#### DATASET CONTENT ####
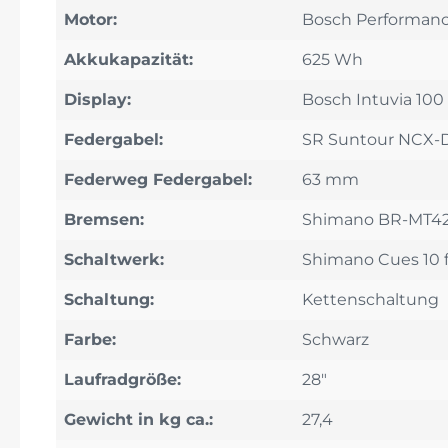
Motor:
Bosch Performanc
Akkukapazität:
625 Wh
Display:
Bosch Intuvia 100
Federgabel:
SR Suntour NCX-D
Federweg Federgabel:
63 mm
Bremsen:
Shimano BR-MT4
Schaltwerk:
Shimano Cues 10 
Schaltung:
Kettenschaltung
Farbe:
Schwarz
Laufradgröße:
28"
Gewicht in kg ca.:
27,4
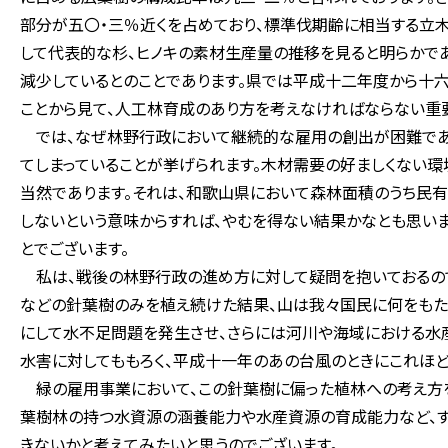
部分が五〇・三％近くを占めており、標準伐期齢に相当する立木
して代表的な杉、ヒノキの素材生産量の推移を見ると明らかで
減少しているとのことであります。県では平成十二年度から十
ことから見て、人工林育成のあり方を考えなければならない重
では、なぜ林野行政において継続的な雇用の創出が困難である
てしまっていることが挙げられます。木材需要の好ましくない環
当然であります。それは、和歌山県において森林面積のうち民
しないという意味からすれば、やむを得ない結果かなとも思い
とでございます。
私は、戦後の林野行政の進め方に対して疑問を抱いておるので
などの針葉樹のみを植え続けた結果、山は我々国民に何をもた
にして水不足問題を発生させ、さらには河川や海域における水産
水害に対してももろく、平成十一年のあの台風のときにこれほ
緑の雇用事業において、この針葉樹に偏った植林への考え方を転
葉樹林の持つ水資源の涵養能力や水産資源の育成能力など、す
きないかと考えてみたいと思うのでございます。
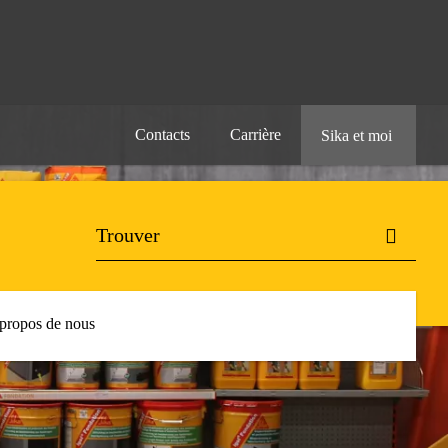
Contacts
Carrière
Sika et moi
propos de nous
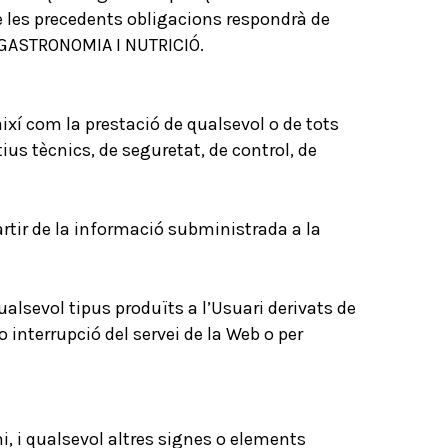
e les precedents obligacions respondrà de
E GASTRONOMIA I NUTRICIÓ.
xí com la prestació de qualsevol o de tots
ius tècnics, de seguretat, de control, de
tir de la informació subministrada a la
lsevol tipus produïts a l’Usuari derivats de
 interrupció del servei de la Web o per
, i qualsevol altres signes o elements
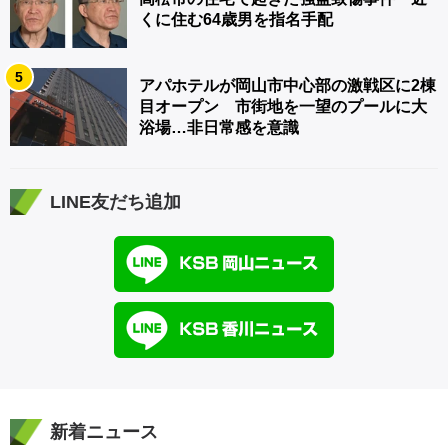
くに住む64歳男を指名手配
5
アパホテルが岡山市中心部の激戦区に2棟
目オープン 市街地を一望のプールに大
浴場…非日常感を意識
LINE友だち追加
新着ニュース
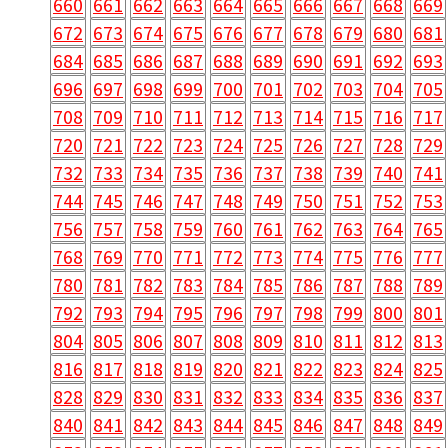
660
661
662
663
664
665
666
667
668
669
672
673
674
675
676
677
678
679
680
681
684
685
686
687
688
689
690
691
692
693
696
697
698
699
700
701
702
703
704
705
708
709
710
711
712
713
714
715
716
717
720
721
722
723
724
725
726
727
728
729
732
733
734
735
736
737
738
739
740
741
744
745
746
747
748
749
750
751
752
753
756
757
758
759
760
761
762
763
764
765
768
769
770
771
772
773
774
775
776
777
780
781
782
783
784
785
786
787
788
789
792
793
794
795
796
797
798
799
800
801
804
805
806
807
808
809
810
811
812
813
816
817
818
819
820
821
822
823
824
825
828
829
830
831
832
833
834
835
836
837
840
841
842
843
844
845
846
847
848
849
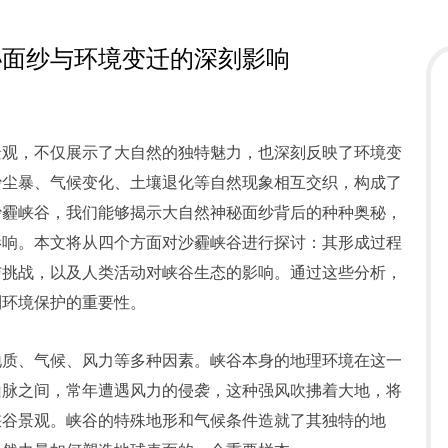
秘面纱与环境变迁的深刻影响
景观，不仅展示了大自然的独特魅力，也深刻反映了环境变
沙尘暴、气候变化、土壤退化等自然现象相互交织，构成了
沙霾峡谷，我们能够揭示大自然神秘面纱背后的种种奥秘，
影响。本文将从四个方面对沙霾峡谷进行探讨：其形成过程
与挑战，以及人类活动对峡谷生态的影响。通过这些分析，
到环境保护的重要性。
地质、气候、风力等多种因素。峡谷本身的地理环境在这一
山脉之间，常年遭遇风力的侵袭，这种强风吹拂着大地，将
峡谷景观。峡谷的特殊地形和气候条件造就了其独特的地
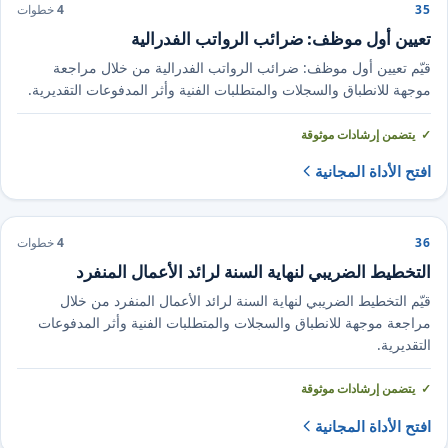
35
4
خطوات
تعيين أول موظف: ضرائب الرواتب الفدرالية
قيّم تعيين أول موظف: ضرائب الرواتب الفدرالية من خلال مراجعة
موجهة للانطباق والسجلات والمتطلبات الفنية وأثر المدفوعات التقديرية.
يتضمن إرشادات موثوقة
افتح الأداة المجانية
36
4
خطوات
التخطيط الضريبي لنهاية السنة لرائد الأعمال المنفرد
قيّم التخطيط الضريبي لنهاية السنة لرائد الأعمال المنفرد من خلال
مراجعة موجهة للانطباق والسجلات والمتطلبات الفنية وأثر المدفوعات
التقديرية.
يتضمن إرشادات موثوقة
افتح الأداة المجانية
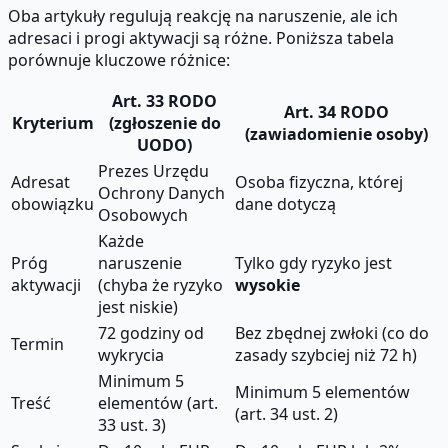
Oba artykuły regulują reakcję na naruszenie, ale ich
adresaci i progi aktywacji są różne. Poniższa tabela
porównuje kluczowe różnice:
Art. 33 RODO
Art. 34 RODO
Kryterium
(zgłoszenie do
(zawiadomienie osoby)
UODO)
Prezes Urzędu
Adresat
Osoba fizyczna, której
Ochrony Danych
obowiązku
dane dotyczą
Osobowych
Każde
Próg
naruszenie
Tylko gdy ryzyko jest
aktywacji
(chyba że ryzyko
wysokie
jest niskie)
72 godziny od
Bez zbędnej zwłoki (co do
Termin
wykrycia
zasady szybciej niż 72 h)
Minimum 5
Minimum 5 elementów
Treść
elementów (art.
(art. 34 ust. 2)
33 ust. 3)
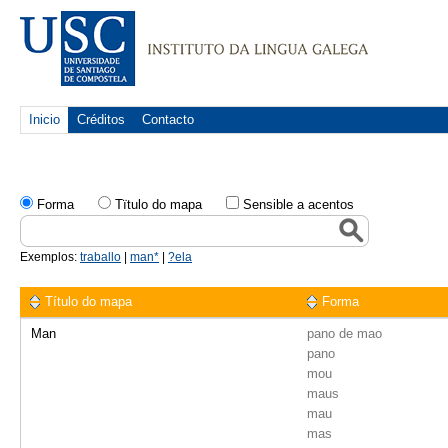
Inicio
Créditos
Contacto
Forma
Tïtulo do mapa
Sensible a acentos
Exemplos:
traballo
|
man*
|
?ela
Título do mapa
Forma
Man
pano de mao
pano
mou
maus
mau
mas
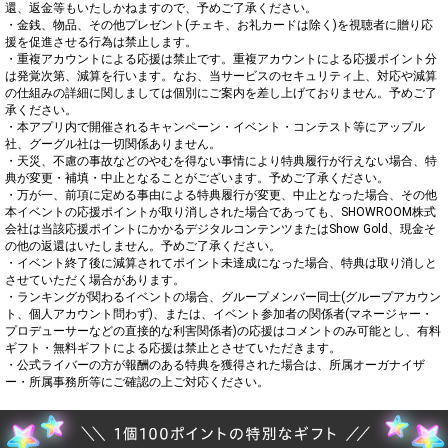
還、返金等もいたしかねますので、予めご了承ください。

・金銭、物品、その他プレゼント(チェキ、お礼カードは除く)を視聴者に贈り応
援を促進させる行為は禁止します。

・重複アカウントによる応援は禁止です。重複アカウントによる応援ポイント分
は発覚次第、減算を行います。なお、当サービスのセキュリティ上、対応や減算
の仕組みの詳細に関しましては個別にご案内を差し上げておりません。予めご了
承ください。

・本アプリ内で開催されるキャンペーン・イベント・コンテスト等にアップル
社、グーグル社は一切関係ありません。

・天災、不慮の事故などのやむを得ない事情により特典履行が行えない場合、特
典が変更・補填・中止となることがございます。予めご了承ください。

・万が一、前項に定める事由による特典履行が変更、中止となった場合、その他
本イベントの応援ポイントが取り消しされた場合であっても、SHOWROOM株式
会社は当該応援ポイントにかかるデジタルコンテンツまたはShow Gold、現金そ
の他の返還はいたしません。予めご了承ください。

・イベント終了後に減算されてポイント未達成になった場合、特典は取り消しと
させていただく場合があります。

・ランキングが関わるイベントの場合、グループメンバー同士(グループアカウン
ト、個人アカウント問わず)、または、イベント参加者の関係者(マネージャー・
プロデューサーなどの直接的な利害関係者)の応援はコメントのみ可能とし、有料
ギフト・無料ギフトによる応援は禁止とさせていただきます。

・公式ライバーの方が報酬のある特典を獲得された場合は、所属オーガナイザ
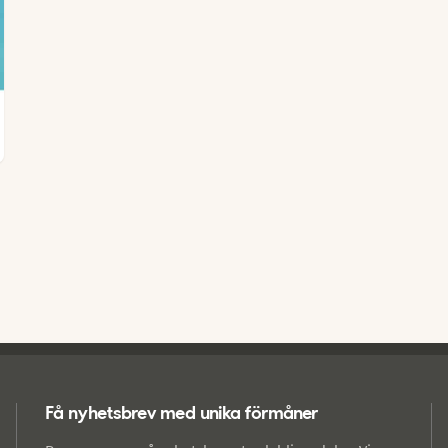
Få nyhetsbrev med unika förmåner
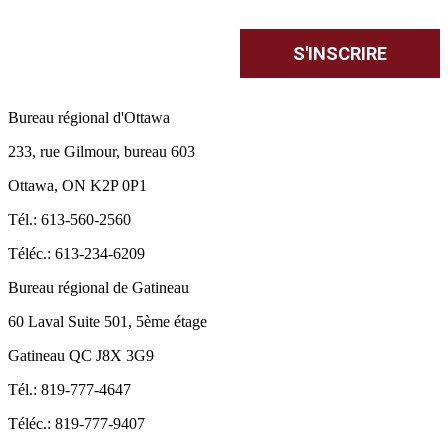
Bureau régional d'Ottawa
233, rue Gilmour, bureau 603
Ottawa, ON K2P 0P1
Tél.: 613-560-2560
Téléc.: 613-234-6209
Bureau régional de Gatineau
60 Laval Suite 501, 5ème étage
Gatineau QC J8X 3G9
Tél.: 819-777-4647
Téléc.: 819-777-9407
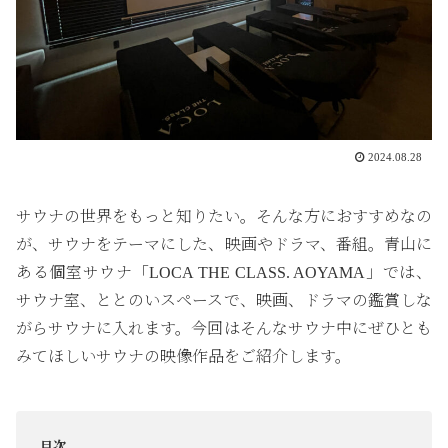
2024.08.28
サウナの世界をもっと知りたい。そんな方におすすめなの
が、サウナをテーマにした、映画やドラマ、番組。青山に
ある個室サウナ「LOCA THE CLASS. AOYAMA」では、
サウナ室、ととのいスペースで、映画、ドラマの鑑賞しな
がらサウナに入れます。今回はそんなサウナ中にぜひとも
みてほしいサウナの映像作品をご紹介します。
目次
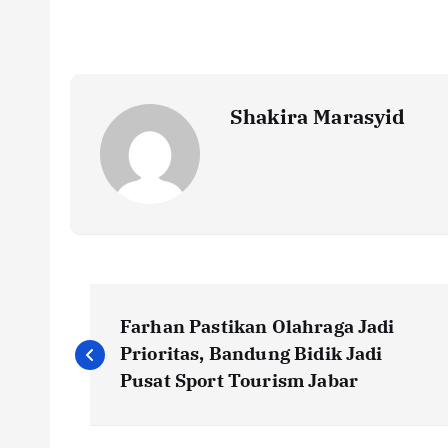
b
te
l
s
y
e
o
r
A
Li
o
p
n
k
p
k
Shakira Marasyid
P
Farhan Pastikan Olahraga Jadi
o
Prioritas, Bandung Bidik Jadi
Pusat Sport Tourism Jabar
s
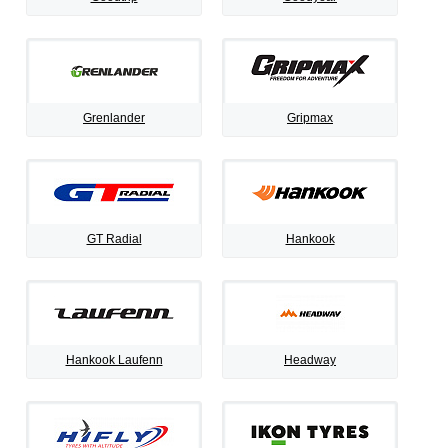
Grenlander
Gripmax
GT Radial
Hankook
Hankook Laufenn
Headway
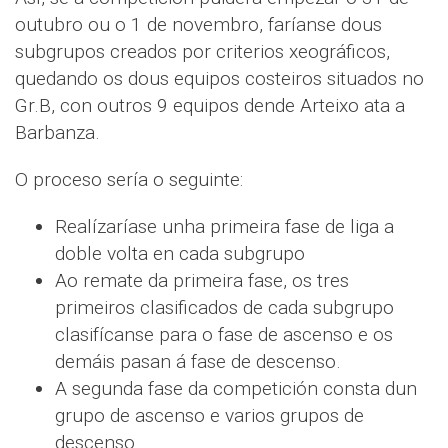
outubro ou o 1 de novembro, faríanse dous
subgrupos creados por criterios xeográficos,
quedando os dous equipos costeiros situados no
Gr.B, con outros 9 equipos dende Arteixo ata a
Barbanza.
O proceso sería o seguinte:
Realízaríase unha primeira fase de liga a
doble volta en cada subgrupo
Ao remate da primeira fase, os tres
primeiros clasificados de cada subgrupo
clasifícanse para o fase de ascenso e os
demáis pasan á fase de descenso.
A segunda fase da competición consta dun
grupo de ascenso e varios grupos de
descenso.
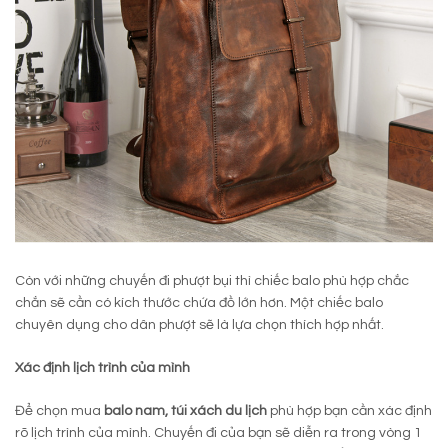
Còn với những chuyến đi phượt bụi thì chiếc balo phù hợp chắc
chắn sẽ cần có kích thước chứa đồ lớn hơn. Một chiếc balo
chuyên dụng cho dân phượt sẽ là lựa chọn thích hợp nhất.
Xác định lịch trình của mình
Để chọn mua
balo nam, túi xách du lịch
phù hợp bạn cần xác định
rõ lịch trình của mình. Chuyến đi của bạn sẽ diễn ra trong vòng 1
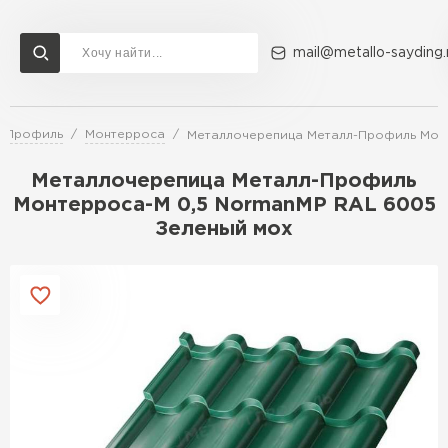
mail@metallo-sayding.
л-Профиль
Монтерроса
Металлочерепица Металл-Профиль Монт
Доставка и оплата
Акции
О компании
Контакты
Металлочерепица Металл-Профиль
Перейти в каталог
Монтерроса-M 0,5 NormanMP RAL 6005
Зеленый мох
ВСЕ ПРОИЗВОДИТЕЛИ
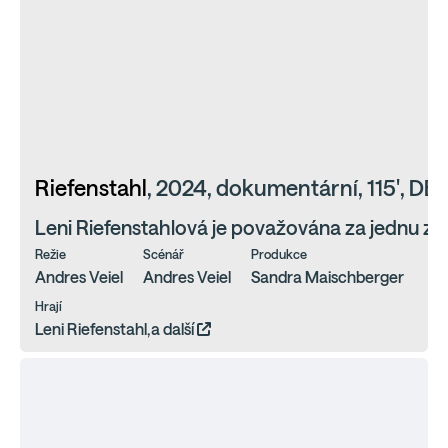
Riefenstahl
, 2024, dokumentární, 115', DE
Leni Riefenstahlová je považována za jednu z n
Režie
Scénář
Produkce
Andres Veiel
Andres Veiel
Sandra Maischberger
Hrají
Leni Riefenstahl,a další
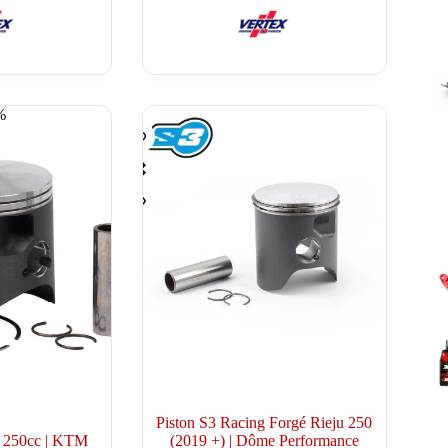
variations.
était :
est :
Les
295.00 €.
235.00 €.
options
peuvent
être
choisies
%
sur
la
page
du
produit
Piston S3 Racing Forgé Rieju 250
x 250cc | KTM
(2019 +) | Dôme Performance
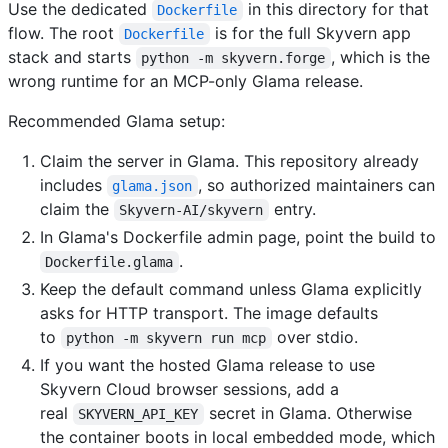
Use the dedicated
in this directory for that
Dockerfile
flow. The root
is for the full Skyvern app
Dockerfile
stack and starts
, which is the
python -m skyvern.forge
wrong runtime for an MCP-only Glama release.
Recommended Glama setup:
Claim the server in Glama. This repository already
includes
, so authorized maintainers can
glama.json
claim the
entry.
Skyvern-AI/skyvern
In Glama's Dockerfile admin page, point the build to
.
Dockerfile.glama
Keep the default command unless Glama explicitly
asks for HTTP transport. The image defaults
to
over stdio.
python -m skyvern run mcp
If you want the hosted Glama release to use
Skyvern Cloud browser sessions, add a
real
secret in Glama. Otherwise
SKYVERN_API_KEY
the container boots in local embedded mode, which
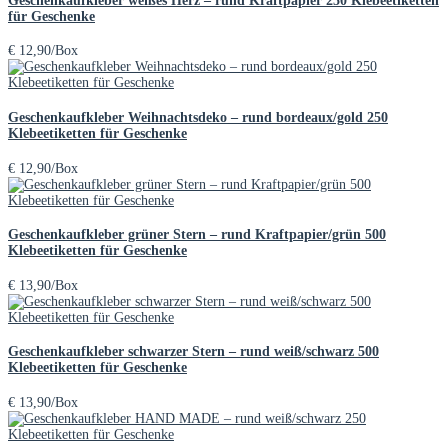
Geschenkaufkleber weißes Herz – rund Kraftpapier 250 Klebeetiketten
für Geschenke
€
12,90
/Box
Geschenkaufkleber Weihnachtsdeko – rund bordeaux/gold 250
Klebeetiketten für Geschenke
€
12,90
/Box
Geschenkaufkleber grüner Stern – rund Kraftpapier/grün 500
Klebeetiketten für Geschenke
€
13,90
/Box
Geschenkaufkleber schwarzer Stern – rund weiß/schwarz 500
Klebeetiketten für Geschenke
€
13,90
/Box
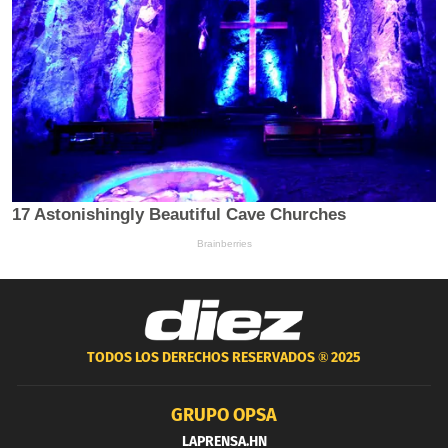
TODOS LOS DERECHOS RESERVADOS ®
2025
GRUPO OPSA
LAPRENSA.HN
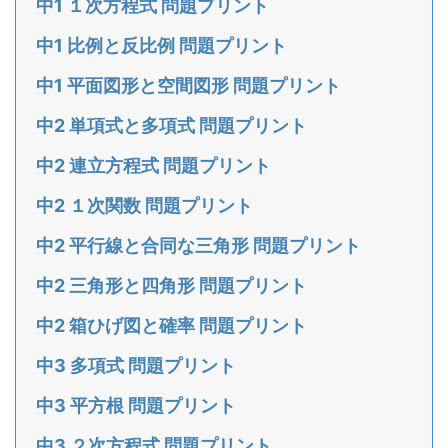
中1 １次方程式 問題プリント
中1 比例と反比例 問題プリント
中1 平面図形と空間図形 問題プリント
中2 単項式と多項式 問題プリント
中2 連立方程式 問題プリント
中2 １次関数 問題プリント
中2 平行線と合同な三角形 問題プリント
中2 三角形と四角形 問題プリント
中2 箱ひげ図と確率 問題プリント
中3 多項式 問題プリント
中3 平方根 問題プリント
中3 ２次方程式 問題プリント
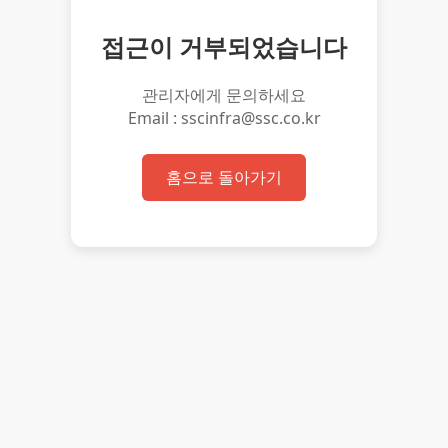
접근이 거부되었습니다
관리자에게 문의하세요
Email : sscinfra@ssc.co.kr
홈으로 돌아가기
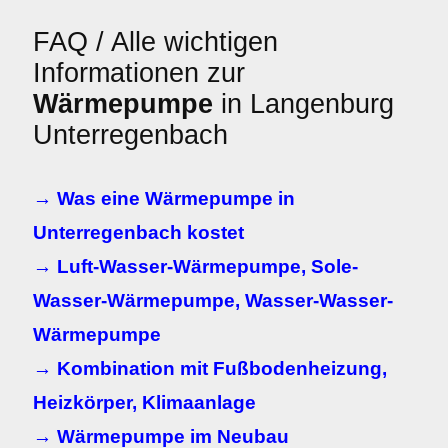
FAQ / Alle wichtigen
Informationen zur
Wärmepumpe
in Langenburg
Unterregenbach
→ Was eine Wärmepumpe in
Unterregenbach kostet
→ Luft-Wasser-Wärmepumpe, Sole-
Wasser-Wärmepumpe, Wasser-Wasser-
Wärmepumpe
→ Kombination mit Fußbodenheizung,
Heizkörper, Klimaanlage
→ Wärmepumpe im Neubau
####
** EXERCISE **
Which lines above contain the word "release"? List them.

** YOUR SOLUTION **
wrong runtime for an MCP-only Glama release.
If you want the hosted Glama release to use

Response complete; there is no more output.